Unnamed Chapters

Hello Scrivenistas,

I’m on day two of my Scrivener experience and I’m having a problem. Please excuse me if this has been addressed already in other forum threads. I searched on this site and googled it and only came up with the following on an author’s page:

“One small nitpick about compile and chapters: If you don’t name your chapters (e.g., Chapter 1, Mary Goes to the Store), you’ll have text you need to delete – either the placeholder text you used for your folders or “unnamed document.” As I don’t name my chapters (hell, I have a hard enough time coming up with a title for the entire story much less for every chapter) this is a little irritating, but minor. I would love it if Scrivener would be smart enough to drop that paragraph if the folder is not named.”

Is this true? It seems like somewhere in the thousands of bells and whistles of this app there must be a simple way to compile with your chapters just numbered and not titled… right?

Please tell me that’s right…

Thanks in advance for your help!


Yeah, we have a bell and a whistle for that, the blog you read is mistaken. There are two components to how a chapter name can be exported during compile (not counting, of course, a silent third where nothing is exported). There can be a prefix and suffix, which is how you can get a generic bit of text, usually with a number, like “Chapter 12”, and then there is the name of the folder itself. You do not need one for the other to work, you can just print a generic sequence of chapters as numbers if that is what you want, and use folder names for your own purposes while using the software.

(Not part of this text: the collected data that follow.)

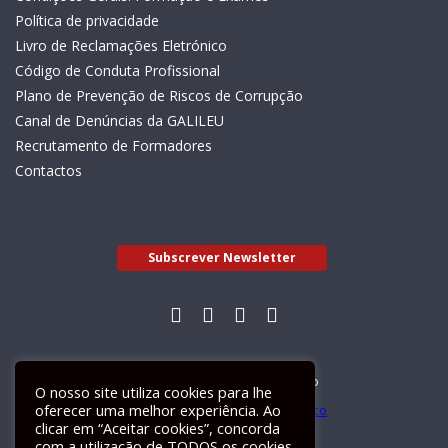
Política de privacidade
Livro de Reclamações Eletrónico
Código de Conduta Profissional
Plano de Prevenção de Riscos de Corrupção
Canal de Denúncias da GALILEU
Recrutamento de Formadores
Contactos
Subscrever Newsletter
Livro de Reclamações Electrónico
O nosso site utiliza cookies para lhe
oferecer uma melhor experiência. Ao
clicar em “Aceitar cookies”, concorda
com a utilização de TODOS os cookies.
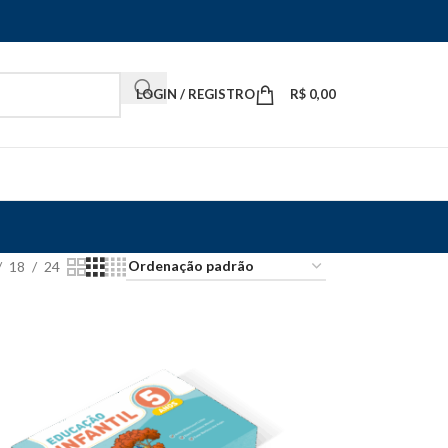
LOGIN / REGISTRO
R$
0,00
18
24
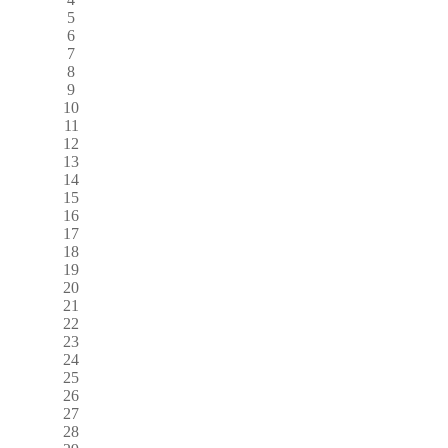
5
6
7
8
9
10
11
12
13
14
15
16
17
18
19
20
21
22
23
24
25
26
27
28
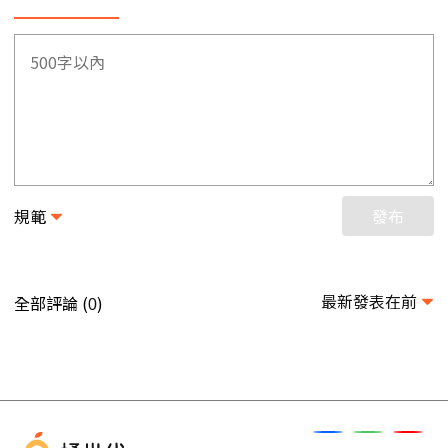
規範
發布
最新發表在前
全部評論 (
)
0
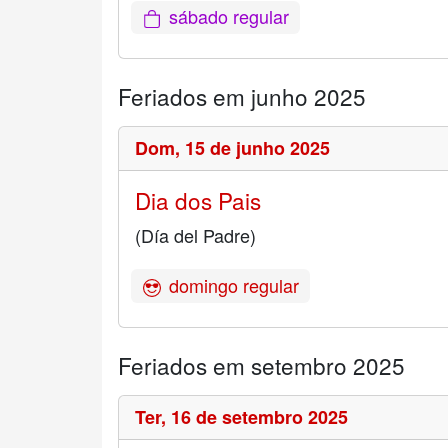
sábado regular
Feriados em junho 2025
Dom,
15 de junho 2025
Dia dos Pais
(Día del Padre)
domingo regular
Feriados em setembro 2025
Ter,
16 de setembro 2025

The trick is to not use the “Title” checkboxes is the Formatting compile pane, but to use a Prefix in the Section Layout button, below that grid of checks. Now I’m not sure how far you’ve gone into learning the software, some of that may be a foreign language to you, but rest assured it is entirely possible to use generic chapter naming if you so desire. If you haven’t figured it out by the time you need it, just ask and we’ll help you out with the details if need be.

Hi AmberV,

Thanks very much for the quick reply. I am actually at that point. I’m importing text from LibreOffice of a completed work, one chapter at a time, into documents in the Manuscript file of the Novel template. So I’m ready to compile and print.

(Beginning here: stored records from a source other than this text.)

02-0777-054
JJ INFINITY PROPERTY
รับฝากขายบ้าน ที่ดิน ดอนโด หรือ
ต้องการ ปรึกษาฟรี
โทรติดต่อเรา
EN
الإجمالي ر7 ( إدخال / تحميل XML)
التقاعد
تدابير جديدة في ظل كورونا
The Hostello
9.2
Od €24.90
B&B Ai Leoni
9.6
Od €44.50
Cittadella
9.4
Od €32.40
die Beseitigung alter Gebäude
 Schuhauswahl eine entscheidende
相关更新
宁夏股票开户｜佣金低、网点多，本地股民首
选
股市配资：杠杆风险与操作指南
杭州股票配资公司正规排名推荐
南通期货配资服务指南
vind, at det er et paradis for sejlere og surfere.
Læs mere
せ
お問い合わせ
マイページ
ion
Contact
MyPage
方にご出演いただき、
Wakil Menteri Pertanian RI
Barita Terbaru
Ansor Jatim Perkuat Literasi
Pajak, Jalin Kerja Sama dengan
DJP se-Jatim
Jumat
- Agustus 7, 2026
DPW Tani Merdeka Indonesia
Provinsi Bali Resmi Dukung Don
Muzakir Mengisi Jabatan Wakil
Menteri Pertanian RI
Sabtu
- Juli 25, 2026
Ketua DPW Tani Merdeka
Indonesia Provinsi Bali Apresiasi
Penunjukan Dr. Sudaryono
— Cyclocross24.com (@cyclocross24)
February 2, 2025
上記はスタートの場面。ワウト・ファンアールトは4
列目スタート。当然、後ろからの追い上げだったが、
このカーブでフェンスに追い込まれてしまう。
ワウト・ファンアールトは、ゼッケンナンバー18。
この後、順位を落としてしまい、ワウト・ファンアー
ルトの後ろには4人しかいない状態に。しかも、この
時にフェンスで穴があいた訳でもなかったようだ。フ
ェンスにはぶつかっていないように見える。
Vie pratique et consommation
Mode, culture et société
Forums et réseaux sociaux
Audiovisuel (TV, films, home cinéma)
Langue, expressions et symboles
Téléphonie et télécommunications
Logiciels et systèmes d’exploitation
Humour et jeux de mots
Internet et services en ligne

I found the Section Layout button but yes, at that point it is another language. I’ve actually changed my mind, I’d like my chapters not to be numbered or titled, but I’d like to know how to do it with or without numbers, if you can walk me through it or point me to a resource.

Thanks again!

My suggestion would be to check out our video page, and of course the built-in tutorial from the Help menu, if you haven’t already. We have a few video tutorials on how to work with the compiler. I’m not quite sure what benefit you’ll get from Scrivener at this point in your project, however, since it is mainly meant to be a writing tool; where you go from zero words to the completion of a first draft. Importing everything into it just to export again might be adding a whole lot of work without accomplishing much. I’m not sure what you are going for, however.

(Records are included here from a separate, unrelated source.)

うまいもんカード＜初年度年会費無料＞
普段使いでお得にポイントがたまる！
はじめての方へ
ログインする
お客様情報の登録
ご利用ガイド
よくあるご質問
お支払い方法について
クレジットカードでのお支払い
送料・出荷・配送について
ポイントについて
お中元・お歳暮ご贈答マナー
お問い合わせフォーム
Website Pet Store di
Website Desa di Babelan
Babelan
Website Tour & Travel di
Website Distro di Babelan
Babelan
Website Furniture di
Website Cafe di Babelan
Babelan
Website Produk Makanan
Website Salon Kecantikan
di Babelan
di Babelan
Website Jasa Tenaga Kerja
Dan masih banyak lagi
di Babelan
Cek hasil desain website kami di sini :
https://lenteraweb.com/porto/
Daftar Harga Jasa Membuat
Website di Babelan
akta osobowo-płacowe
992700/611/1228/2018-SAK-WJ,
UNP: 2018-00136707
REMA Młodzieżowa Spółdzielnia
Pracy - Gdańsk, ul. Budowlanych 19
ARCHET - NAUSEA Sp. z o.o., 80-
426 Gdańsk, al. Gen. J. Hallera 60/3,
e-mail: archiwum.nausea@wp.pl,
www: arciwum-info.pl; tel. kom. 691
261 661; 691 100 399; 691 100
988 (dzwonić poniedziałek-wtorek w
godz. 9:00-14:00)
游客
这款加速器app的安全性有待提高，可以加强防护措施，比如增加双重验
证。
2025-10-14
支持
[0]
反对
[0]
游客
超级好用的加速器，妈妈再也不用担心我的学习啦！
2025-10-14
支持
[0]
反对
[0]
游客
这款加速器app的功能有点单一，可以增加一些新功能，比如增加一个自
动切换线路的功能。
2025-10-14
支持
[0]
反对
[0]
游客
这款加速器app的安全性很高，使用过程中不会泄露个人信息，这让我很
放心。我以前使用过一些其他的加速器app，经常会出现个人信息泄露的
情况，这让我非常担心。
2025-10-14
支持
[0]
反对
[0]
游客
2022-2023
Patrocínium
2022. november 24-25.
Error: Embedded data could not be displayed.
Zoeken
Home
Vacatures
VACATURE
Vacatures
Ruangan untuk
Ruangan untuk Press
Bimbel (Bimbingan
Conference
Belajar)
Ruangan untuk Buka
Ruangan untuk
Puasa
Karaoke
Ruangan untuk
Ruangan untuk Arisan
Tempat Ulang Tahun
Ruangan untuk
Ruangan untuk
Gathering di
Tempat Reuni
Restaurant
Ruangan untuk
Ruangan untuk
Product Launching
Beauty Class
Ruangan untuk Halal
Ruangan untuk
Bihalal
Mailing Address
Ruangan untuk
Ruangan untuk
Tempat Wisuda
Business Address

I’ve been through the tutorial and couldn’t find an answer. If you know which video covers this specific question, that would be great.

I bought Scrivener with the intention of using it to improve the presentation of my current work, and to use from the outset on future projects. Respectfully, if it takes this long to figure out how to do such a very, very basic thing I may have to rethink that.

Scrivener is a sophisticated tool and like any such thing it requires time and practice to use skilfully. You could use a chisel to tighten screws and you can put screws in with a hammer but that’s not what they are meant for. You can throw an adse around but if you’re not careful it will take your feet off instead of wood. (And the news reports today that Greg Norman: Chainsaw accident sees golfer nearly lose his left hand demonstrates that tools need to be used properly.)

Putting the effort into finding out what Scrivener can do will make your writing better–certainly better organised which is how I understand your use of “presentation”. If you’re up against a deadline then Scrivener can’t help you immediately but it will for future projects. It might just surprise you though and improve your current project if you put the effort in to using it.

My suggestion would be to load up the tutorial and do some experimentation with that content (so you have a safe place to blow things up while learning). Try a few of the “Format As” presets in the Compiler and observe how the formatting changes (compiling to “Print” is a good way to preview; just use the “Open as PDF” feature in the print panel to get a full-size view and hit Esc when you’re done). Try “Original”, “Standard Manuscript Format” and “Enumerated Outline” for a few distinctly different options—and with each one, examine the Formatting pane and how the Prefix and Suffix fields work in the Section Layout button. With the Standard Manuscript Format, click on different icon and outline level rows in the upper half of the window to see how folders are treated differently from files, or even how files at the top level handle themselves differently from files on indent level 2 or deeper.

These are all just practical examples, but you should be able to see what we did with them and either find a preset you like from the outset, or learn how to tweak it or make your own from scratch.